Selon une étude publiée le 30 juin 2026 dans la revue The Lancet Planetary Health, 40 000 décès liés aux canicules pourraient être évités en France d'ici 2050 si des mesures de préparation collective sont mises en œuvre dès maintenant. Ce chiffre représente près de la moitié des 80 000 morts anticipés en l'absence d'adaptation.
Un plan d'action en trois axes
L'étude, menée par des chercheurs de l'Inserm et de Santé publique France, préconise une approche globale reposant sur trois piliers : l'urbanisme, la santé publique et la solidarité sociale. « Il ne s'agit pas seulement de réagir lors des pics de chaleur, mais de repenser nos villes et nos comportements sur le long terme », explique le Dr. Émilie Dubois, co-autrice de l'étude.
En matière d'urbanisme, les recommandations incluent la végétalisation des espaces publics, l'installation de revêtements réfléchissants sur les toits et les chaussées, et la création de « îlots de fraîcheur » accessibles à tous.
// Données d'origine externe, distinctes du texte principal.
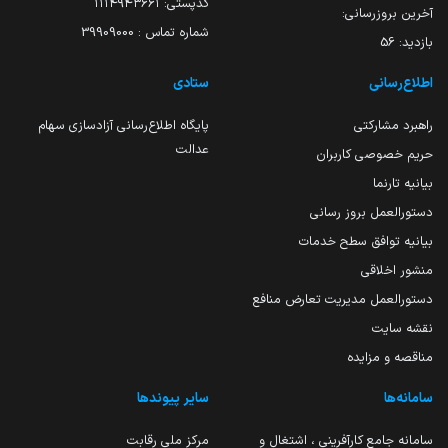
کدپستی: ۱۱۱۴۹۴۳۶۶۱
آخرین بروزرسانی:
شماره تماس : 39909000
بازدید:
56
اطلاع‌رسانی
ستادی
راهبرد مشارکتی
پایگاه اطلاع‌رسانی آزادسازی سهام
عدالت
حریم خصوصی کاربران
بیانیه تارنما
دستورالعمل بروز رسانی
بیانیه توافق سطح خدمات
منشور اخلاقی
دستورالعمل مدیریت تعارض منافع
نقشه سایت
مناقصه و مزایده
سامانه‌ها
سایر پیوندها
سامانه جامع کارآفرینی ، اشتغال و
مرکز ملی رقابت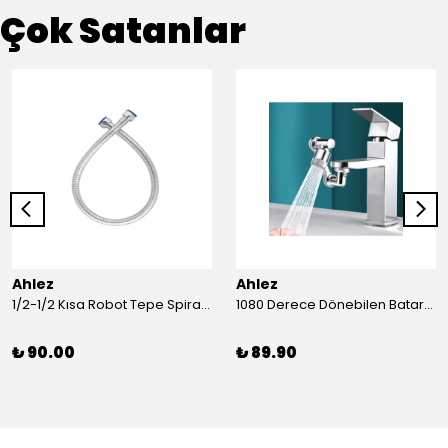
Çok Satanlar
Ahlez
Ahlez
1/2-1/2 Kısa Robot Tepe Spiral Duş Hortumu 60cm
1080 Derece Dönebilen Batarya Musluk Başlığı Krom Batarya 2 Fonksiyonlu Musluk Başlığı
₺ 90.00
₺ 89.90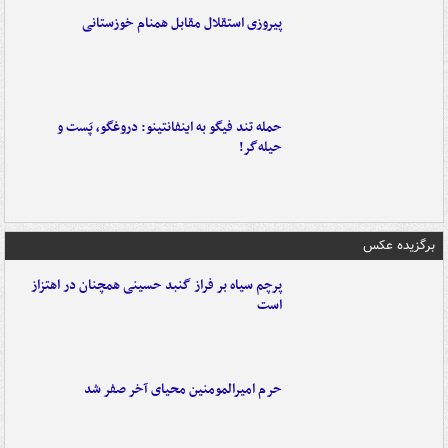
پیروزی استقلال مقابل همنام خوزستانی
حمله تند فیگو به اینفانتینو: دروغگو، پَست‌ و
حیله‌گر!
برگزیده عکس
پرچم سیاه بر فراز گنبد حسینی همچنان در اهتزاز
است
حرم امیرالمومنین محیای آخر صفر شد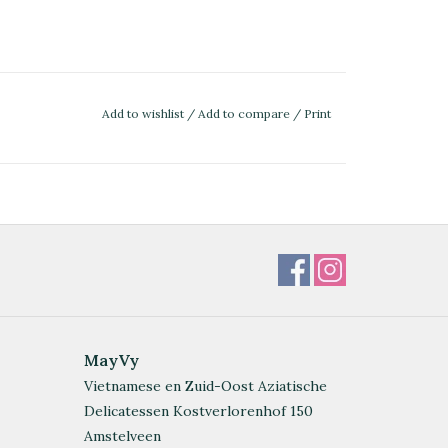
Add to wishlist
/
Add to compare
/
Print
MayVy
Vietnamese en Zuid-Oost Aziatische
Delicatessen Kostverlorenhof 150
Amstelveen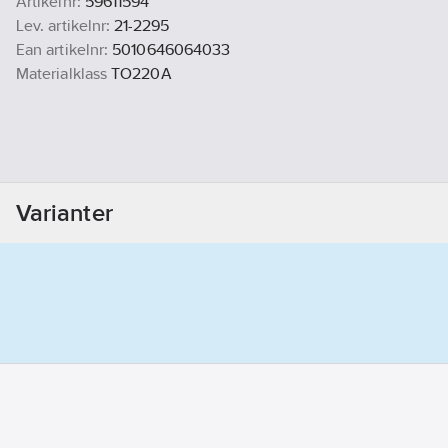
Artikelnr:
59611594
Lev. artikelnr:
21-2295
Ean artikelnr:
5010646064033
Materialklass
TO220A
Varianter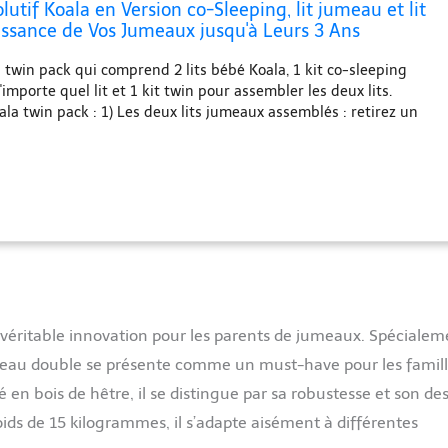
lutif Koala en Version co-Sleeping, lit jumeau et lit
issance de Vos Jumeaux jusqu'à Leurs 3 Ans
twin pack qui comprend 2 lits bébé Koala, 1 kit co-sleeping
'importe quel lit et 1 kit twin pour assembler les deux lits.
ala twin pack : 1) Les deux lits jumeaux assemblés : retirez un
e lit et assemblez-les à l'aide du twin kit fourni. Le tissu du kit
 modèle de tissu que nous avons en ce moment. 2) L'un des lits
 en mode co-sleeping et l'autre fermé comme un lit fermé normal.
ont fermés et indépendants. 5 positions de lit et de co-sleeping
siez ajuster le kit de co-sleeping au lit double. Le tissu du kit
épend du modèle de tissu que nous avons en ce moment. 5
ier : 21cm - 29cm - 36.5cm - 43.5 cm - 50.5cm. Dimensions
cm x 60cm (longueur x largeur). Dimensions extérieures : 124cm x
geur x longueur x hauteur). Laquage 100% à base d'eau non
votre bébé n'ingère pas d'éléments toxiques lorsqu'il mâche le
 véritable innovation pour les parents de jumeaux. Spécialem
rceau double se présente comme un must-have pour les famill
 en bois de hêtre, il se distingue par sa robustesse et son de
ids de 15 kilogrammes, il s’adapte aisément à différentes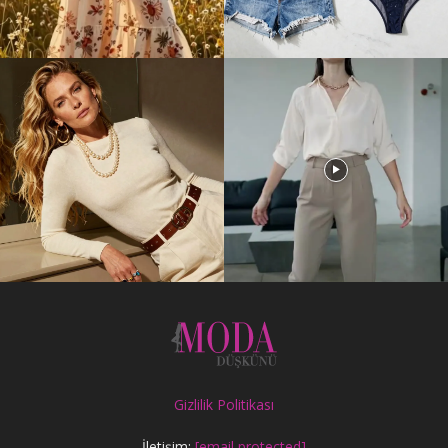
Gizlilik Politikası
İletişim:
[email protected]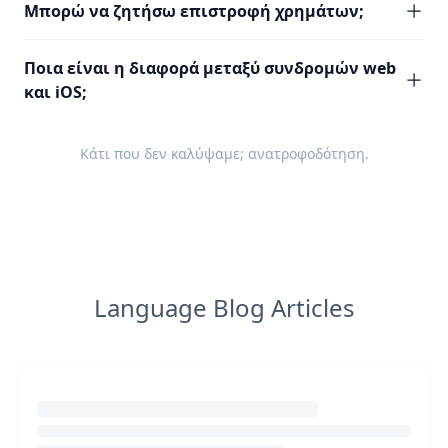
Μπορώ να ζητήσω επιστροφή χρημάτων;
Ποια είναι η διαφορά μεταξύ συνδρομών web
και iOS;
Κάτι που δεν καλύψαμε;
ανατροφοδότηση
.
Language Blog Articles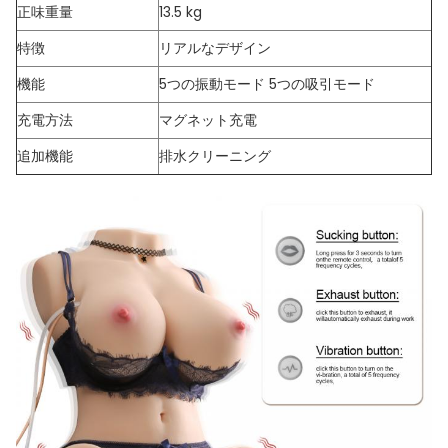
正味重量
13.5 kg
特徴
リアルなデザイン
機能
5つの振動モード 5つの吸引モード
充電方法
マグネット充電
追加機能
排水クリーニング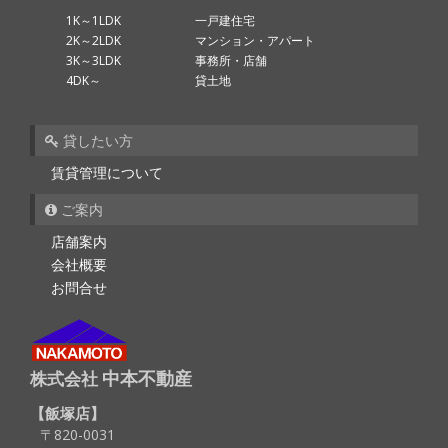
1K～1LDK
一戸建住宅
2K～2LDK
マンション・アパート
3K～3LDK
事務所・店舗
4DK～
貸土地
貸したい方
賃貸管理について
ご案内
店舗案内
会社概要
お問合せ
中本不動産
株式会社
飯塚店
〒820-0031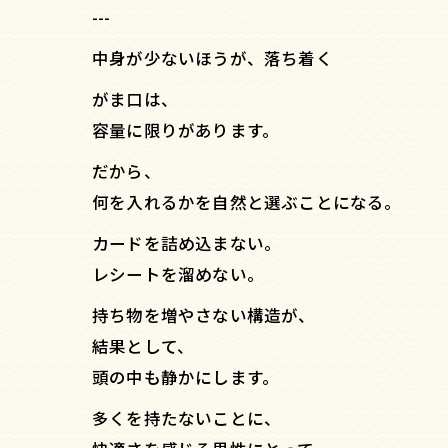
---
中身が少ないほうが、落ち着く
がま口は、
容量に限りがあります。
だから、
何を入れるかを自然と選ぶことになる。
カードを詰め込まない。
レシートを溜めない。
持ち物を増やさない構造が、
結果として、
頭の中も静かにします。
多くを持たないことに、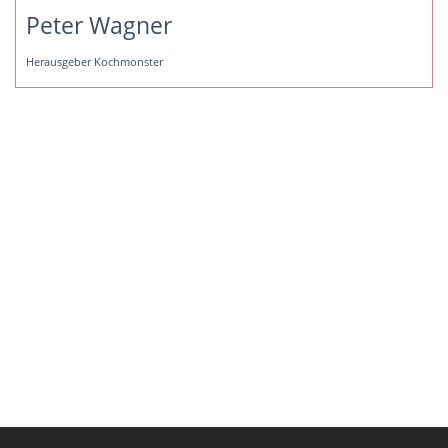
Peter Wagner
Herausgeber Kochmonster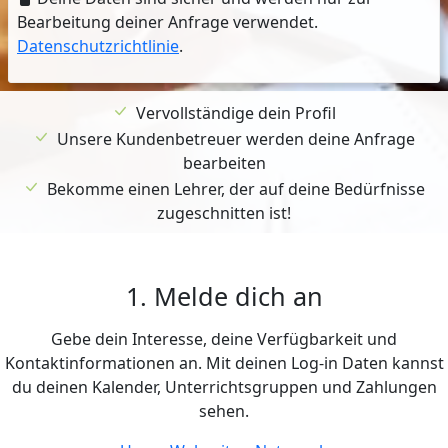
Bearbeitung deiner Anfrage verwendet.
Datenschutzrichtlinie
.
Vervollständige dein Profil
Unsere Kundenbetreuer werden deine Anfrage
bearbeiten
Bekomme einen Lehrer, der auf deine Bedürfnisse
zugeschnitten ist!
1. Melde dich an
Gebe dein Interesse, deine Verfügbarkeit und
Kontaktinformationen an. Mit deinen Log-in Daten kannst
du deinen Kalender, Unterrichtsgruppen und Zahlungen
sehen.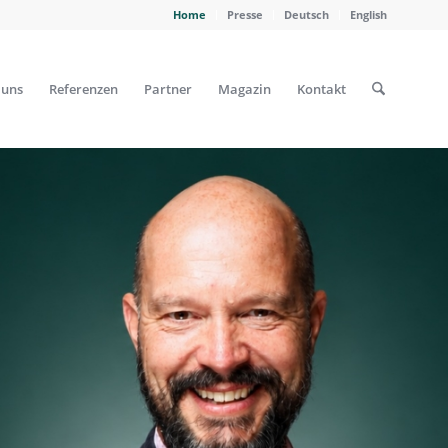
Home
Presse
Deutsch
English
 uns
Referenzen
Partner
Magazin
Kontakt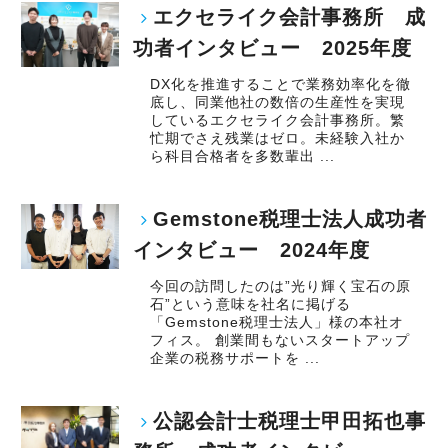
エクセライク会計事務所 成
功者インタビュー 2025年度
DX化を推進することで業務効率化を徹
底し、同業他社の数倍の生産性を実現
しているエクセライク会計事務所。繁
忙期でさえ残業はゼロ。未経験入社か
ら科目合格者を多数輩出 ...
Gemstone税理士法人成功者
インタビュー 2024年度
今回の訪問したのは”光り輝く宝石の原
石”という意味を社名に掲げる
「Gemstone税理士法人」様の本社オ
フィス。 創業間もないスタートアップ
企業の税務サポートを ...
公認会計士税理士甲田拓也事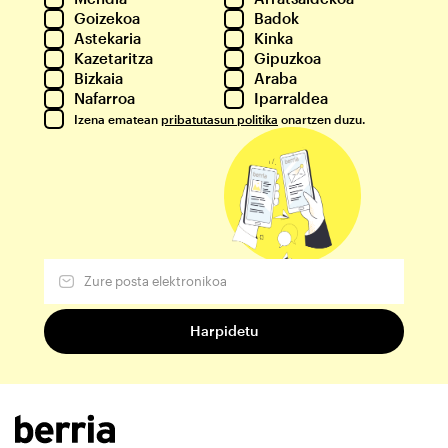
Goizekoa
Badok
Astekaria
Kinka
Kazetaritza
Gipuzkoa
Bizkaia
Araba
Nafarroa
Iparraldea
Izena ematean
pribatutasun politika
onartzen duzu.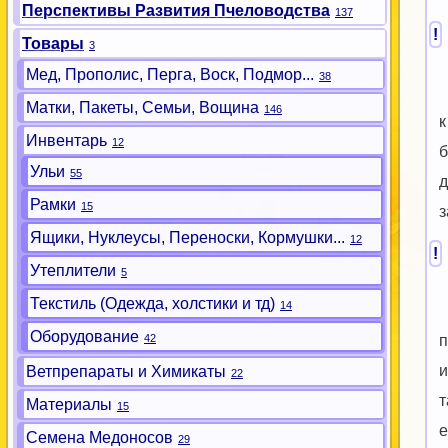
Перспективы Развития Пчеловодства
137
!
Товары
3
Мед, Прополис, Перга, Воск, Подмор...
38
Матки, Пакеты, Семьи, Вощина
146
к
Инвентарь
12
б
Ульи
55
д
Рамки
15
з
Ящики, Нуклеусы, Переноски, Кормушки...
12
!
Утеплители
5
Текстиль (Одежда, холстики и тд)
14
Оборудование
42
п
и
Ветпрепараты и Химикаты
22
т
Материалы
15
е
Семена Медоносов
29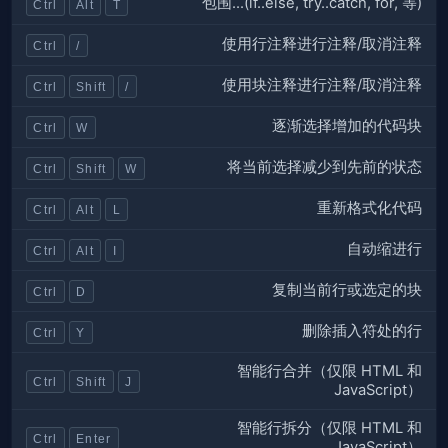
包围...(if..else, try..catch, for, 等)
Ctrl
Alt
T
使用行注释进行注释/取消注释
Ctrl
/
使用块注释进行注释/取消注释
Ctrl
Shift
/
逐渐选择增加的代码块
Ctrl
W
将当前选择减少到先前的状态
Ctrl
Shift
W
重新格式化代码
Ctrl
Alt
L
自动缩进行
Ctrl
Alt
I
复制当前行或选定的块
Ctrl
D
删除插入符处的行
Ctrl
Y
智能行合并（仅限 HTML 和
Ctrl
Shift
J
JavaScript）
智能行拆分（仅限 HTML 和
Ctrl
Enter
JavaScript）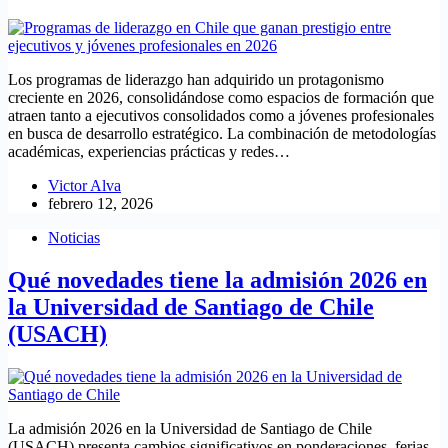
Los programas de liderazgo han adquirido un protagonismo
creciente en 2026, consolidándose como espacios de formación que
atraen tanto a ejecutivos consolidados como a jóvenes profesionales
en busca de desarrollo estratégico. La combinación de metodologías
académicas, experiencias prácticas y redes…
Victor Alva
febrero 12, 2026
Noticias
Qué novedades tiene la admisión 2026 en
la Universidad de Santiago de Chile
(USACH)
La admisión 2026 en la Universidad de Santiago de Chile
(USACH) presenta cambios significativos en ponderaciones, ferias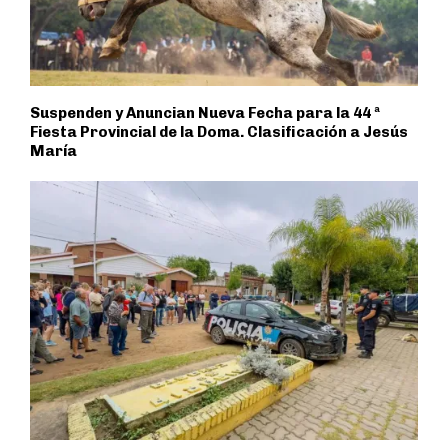
Suspenden y Anuncian Nueva Fecha para la 44 ª
Fiesta Provincial de la Doma. Clasificación a Jesús
María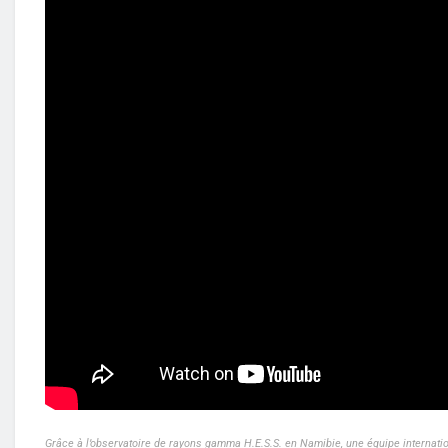
Grâce à l’observatoire de rayons gamma H.E.S.S. en Namibie, une équipe internat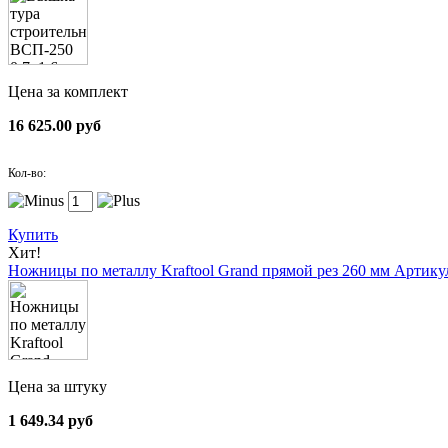
Цена за комплект
16 625.00 руб
Кол-во:
Купить
Хит!
Ножницы по металлу Kraftool Grand прямой рез 260 мм
Артикул
Цена за штуку
1 649.34 руб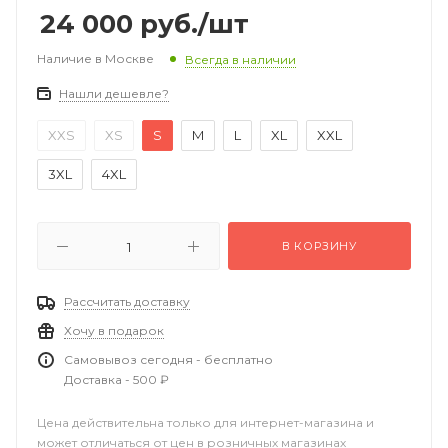
24 000
руб.
/шт
Наличие в Москве
Всегда в наличии
Нашли дешевле?
XXS
XS
S
M
L
XL
XXL
3XL
4XL
В КОРЗИНУ
Рассчитать доставку
Хочу в подарок
Самовывоз сегодня - бесплатно
Доставка - 500 ₽
Цена действительна только для интернет-магазина и
может отличаться от цен в розничных магазинах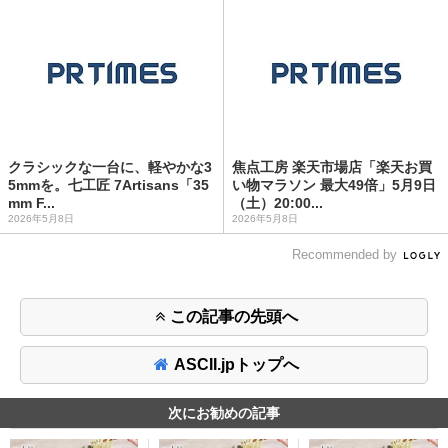
クラシックな一台に、軽やかな3
焦点工房 楽天市場店「楽天お買
5mmを。七工匠 7Artisans「35
い物マラソン 最大49倍」5月9日
mm F...
（土）20:00...
2026年5月8日
2026年5月8日
Recommended by
この記事の先頭へ
ASCII.jpトップへ
次にお勧めの記事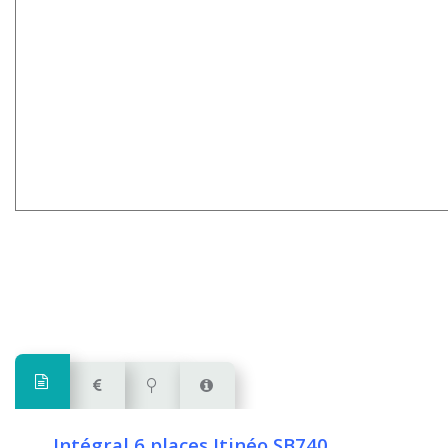
Intégral 6 places Itinéo SB740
Ces mesures pourraient réduire la température ressentie de 2 à 4 degrés dans les zones densément bâties.
Renforcement du système de santé
Le volet santé publique prévoit un renforcement des capacités hospitalières et des services d'urgence, avec des protocoles spécifiques pour les personnes âgées, les nourrissons et les malades chroniques. « Les canicules de 2003 et 2022 ont montré que les systèmes de santé peuvent être rapidement submergés », rappelle le Pr. Jean-Marc Lefèvre, directeur de Santé publique France. Un système d'alerte précoce amélioré, couplé à des campagnes de prévention ciblées, est également proposé.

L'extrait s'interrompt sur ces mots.